By Liz Massey, Feb. 12, 2015.
I’m glad to see that Echo is celebrating Valentine’s Day with an issue praising the unique pleasures of queer love. For many years, I thought that I was unromantic, but after coming out, I realized I was simply out of synch with the sexism and heterosexism of mainstream culture.
This discovery actually ended up making me feel happy, since that meant that I missed out on the staggering misogyny present in romantic depictions during the first half of the past century, as well as the confusion and resentment that seemed to fuel skyrocketing divorce rates during the second half.
But cultural stories around romance are persistent. Hollywood continues to churn out formulaic romantic comedies and melodramatic love stories because we find the formulas satisfying, or at least expected. One of my greatest fears as we contemplate nationwide marriage equality is that we’ll fall into the trap of only sharing same-sex love stories that mirror our cultural myths, instead of influencing opposite-sex couples to step up their game and be a little more original.
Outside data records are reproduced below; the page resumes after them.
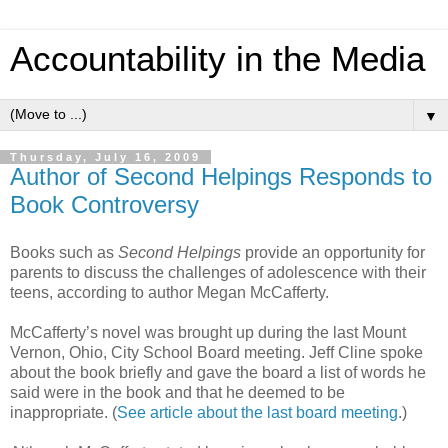
Accountability in the Media
▼
Thursday, July 16, 2009
Author of Second Helpings Responds to
Book Controversy
Books such as
Second Helpings
provide an opportunity for
parents to discuss the challenges of adolescence with their
teens, according to author Megan McCafferty.
McCafferty’s novel was brought up during the last Mount
Vernon, Ohio, City School Board meeting. Jeff Cline spoke
about the book briefly and gave the board a list of words he
said were in the book and that he deemed to be
inappropriate. (
See article about the last board meeting
.)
But, despite its often-pernicious influence, one element of American popular culture – the movies – can be a very effective aid to building a successful long-term relationship. All you have to do is behave in a manner that is the exact opposite of what the film’s characters are espousing.
Here are a few love lessons I learned at the movies:
Lesson 1: Tell the Truth
We all giggle at the comic confusion that reigns in movies like Christmas in Connecticut, where the protagonists are all lying to each other. But the stark reality is that the perky leading men and ladies probably can’t shut that not-so-endearing trait off when the movie ends and are probably well on their way to becoming pathological liars.
Lesson 2: Opposites Repel
The “opposites attract” meme has some traction (at least on a biological level) for some cisgendered straight couples. But even then, a pair of lovers needs at least a few common interests beyond mutual physical attraction to make a relationship work. The lesbian classic Claire of the Moon belabors how different its lead couple is, and it is one of the aspects of the film that would make a scene including nails being dragged across chalkboards seem like a relief.
Lesson 3: Have Similar Expectations
One of the plot points that dooms the gay cowboys in Brokeback Mountain is that Jack Twist wants to settle down and play (ranch) house, while Ennis Del Mar can’t envision anything braver than a few clandestine camping trysts per year. Such conflicts make for compelling movies, but result in agonizing relationships in real life.
Lesson 4: Avoid Trauma Bonding
The violent excitement of Bound or the RED franchise of movies is part of what makes them fast-paced thrillers. What they don’t show is how forming a relationship under those conditions plays havoc with being able to trust each other under less dangerous conditions, as well as one or both parties needing regular injections of chaos into their relationship because that is what feels “normal.”
Lesson 5: Infatuation Doesn’t Last Forever
At some point, the white-hot intensity of new relationship energy mellows a bit. With luck, and some collaboration as a couple, it transforms into a steady glow of emotional warmth that both parties can rely on and enjoy for the long haul. If it doesn’t, please don’t follow the example of The War of the Roses, and transfer your intense positive focus into an obsession that aims to vanquish your now ex-lover.
Not all movies paint an unrealistic portrait of how love works. The LGBT fan favorites Desert Hearts (1985) and Big Eden (2002) both represent the ups and downs of queer love in a true-to-life manner. Even the end of The Eternal Sunshine of the Spotless Mind captures an important point: When we realize we truly love someone, we should consider giving things another chance, even if the outcome is uncertain.
When the lights go down and the next love-story movie comes on, it’s not necessary to become a cynical curmudgeon about how it depicts romance. Just remember that the characters’ relationship only exists on screen for a few hours, and doesn’t have to pass what I call the “ever after” test. Our own love life is always going to be exponentially more complex – but thankfully, it is also entirely ours to shape and frame.